School of Pharmacy, University of East Anglia, Norwich Research Park, Norwich NR4 7TJ, UK.
Centre for Molecular and Structural Biochemistry, University of East Anglia, Norwich Research Park, Norwich NR4 7TJ, UK.
Nucleic Acids Res. 2018 Jul 6;46(12):5886-5893. doi: 10.1093/nar/gky390.

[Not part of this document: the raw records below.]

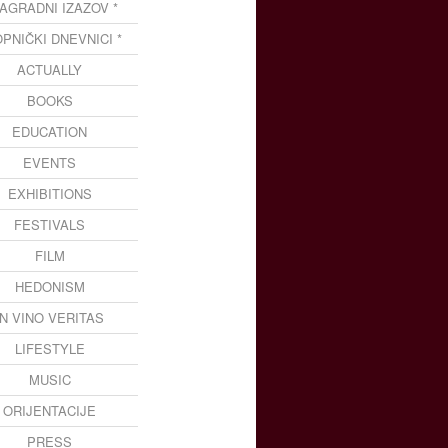
NAGRADNI IZAZOV *
OPNIČKI DNEVNICI *
ACTUALLY
BOOKS
EDUCATION
EVENTS
EXHIBITIONS
FESTIVALS
FILM
HEDONISM
IN VINO VERITAS
LIFESTYLE
MUSIC
ORIJENTACIJE
PRESS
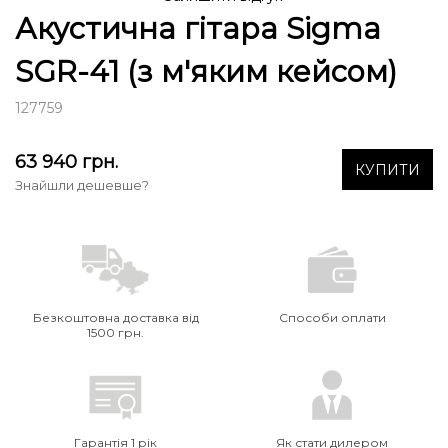
Акустична гітара Sigma
SGR-41 (з м'яким кейсом)
127759
63 940
грн.
КУПИТИ
Знайшли дешевше?
Безкоштовна доставка від
Способи оплати
1500 грн.
Гарантія 1 рік
Як стати дилером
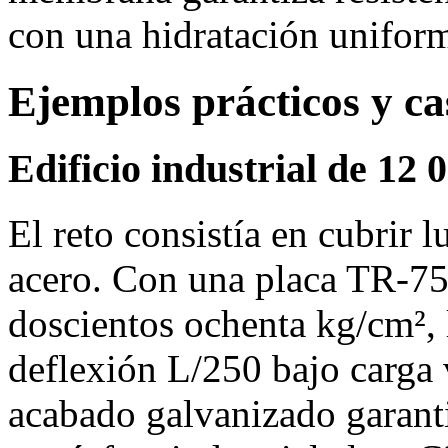
con una hidratación unifor
Ejemplos prácticos y ca
Edificio industrial de 12
El reto consistía en cubrir 
acero. Con una placa TR‑75
doscientos ochenta kg/cm², 
deflexión L/250 bajo carga 
acabado galvanizado garanti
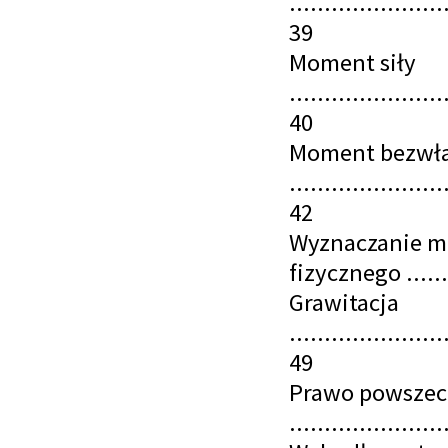
......................
39
Moment siły
......................
40
Moment bezwł
......................
42
Wyznaczanie m
fizycznego ........
Grawitacja
......................
49
Prawo powszec
......................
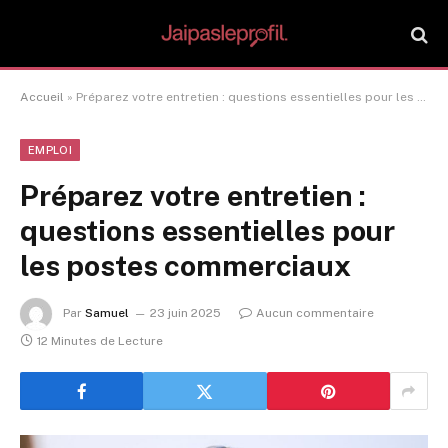
Accueil
»
Préparez votre entretien : questions essentielles pour les postes commerciaux
EMPLOI
Préparez votre entretien :
questions essentielles pour
les postes commerciaux
Par
Samuel
23 juin 2025
Aucun commentaire
12 Minutes de Lecture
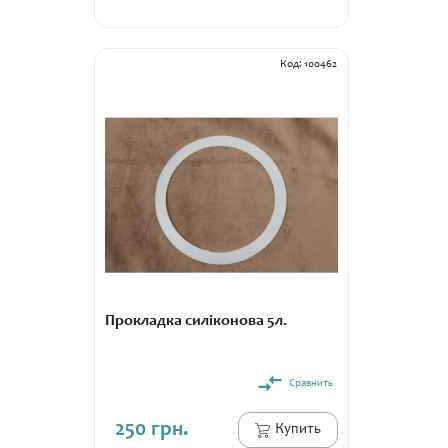
Гарантія:
14 днів
Код: 100462
Прокладка силіконова 5л.
Сравнить
250 грн.
Купить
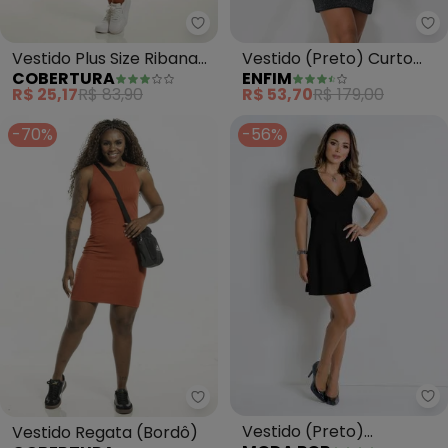
Cobertura - Vestido Plus Size R
En
Vestido Plus Size Ribana
Vestido (Preto) Curto
COBERTURA
ENFIM
(Verde)
Justo em Lurex
R$ 25,17
R$ 83,90
R$ 53,70
R$ 179,00
-70%
-56%
Mo
Cobertura - Ves
Vestido (Preto)
Vestido Regata (Bordô)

Previous computational studies have shown that Cu+ can act as a substitute for H+ to support formation of cytosine (C) dimers with similar conformation to the hemi-protonated base pair found in i-motif DNA. Through a range of biophysical methods, we provide experimental evidence to support the hypothesis that Cu+ can mediate C-C base pairing in i-motif DNA and preserve i-motif structure. These effects can be reversed using a metal chelator, or exposure to ambient oxygen in the air that drives oxidation of Cu+ to Cu2+, a comparatively weak ligand. Herein, we present a dynamic and redox-sensitive system for conformational control of an i-motif forming DNA sequence in response to copper cations.
先前的计算研究表明,Cu+可以替代 H+,支持胞嘧啶(C)二聚体的形成,其构象与 i 型 DNA 中半质子化的碱基对相似。通过一系列生物物理方法,我们提供了实验证据来支持 Cu+可以介导 i 型 DNA 中的 C-C 碱基配对并维持 i 型结构的假设。这些效应可以通过金属螯合剂或暴露于空气中的环境氧气来逆转,后者会将 Cu+氧化为 Cu2+,Cu2+是一种相对较弱的配体。在此,我们提出了一个动态的和氧化还原敏感的系统,用于响应铜阳离子对 i 型形成 DNA 序列的构象控制。